ACTIVITY — All lines in the listing below from the one containing "through June 2018" through the last should be written out exactly, and only those.

EXERCISE INPUT —

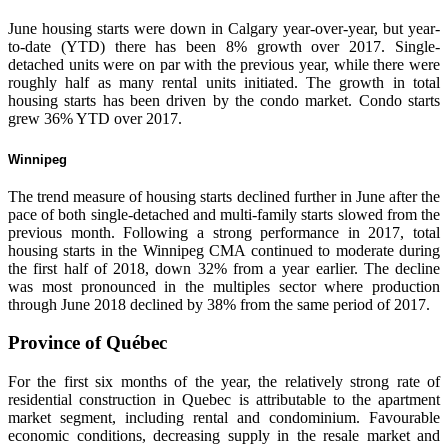
June housing starts were down in Calgary year-over-year, but year-
to-date (YTD) there has been 8% growth over 2017. Single-
detached units were on par with the previous year, while there were
roughly half as many rental units initiated. The growth in total
housing starts has been driven by the condo market. Condo starts
grew 36% YTD over 2017.
Winnipeg
The trend measure of housing starts declined further in June after the
pace of both single-detached and multi-family starts slowed from the
previous month. Following a strong performance in 2017, total
housing starts in the Winnipeg CMA continued to moderate during
the first half of 2018, down 32% from a year earlier. The decline
was most pronounced in the multiples sector where production
through June 2018 declined by 38% from the same period of 2017.
Province of Québec
For the first six months of the year, the relatively strong rate of
residential construction in Quebec is attributable to the apartment
market segment, including rental and condominium. Favourable
economic conditions, decreasing supply in the resale market and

TASK OUTPUT —
through June 2018 declined by 38% from the same period of 2017.
Province of Québec
For the first six months of the year, the relatively strong rate of
residential construction in Quebec is attributable to the apartment
market segment, including rental and condominium. Favourable
economic conditions, decreasing supply in the resale market and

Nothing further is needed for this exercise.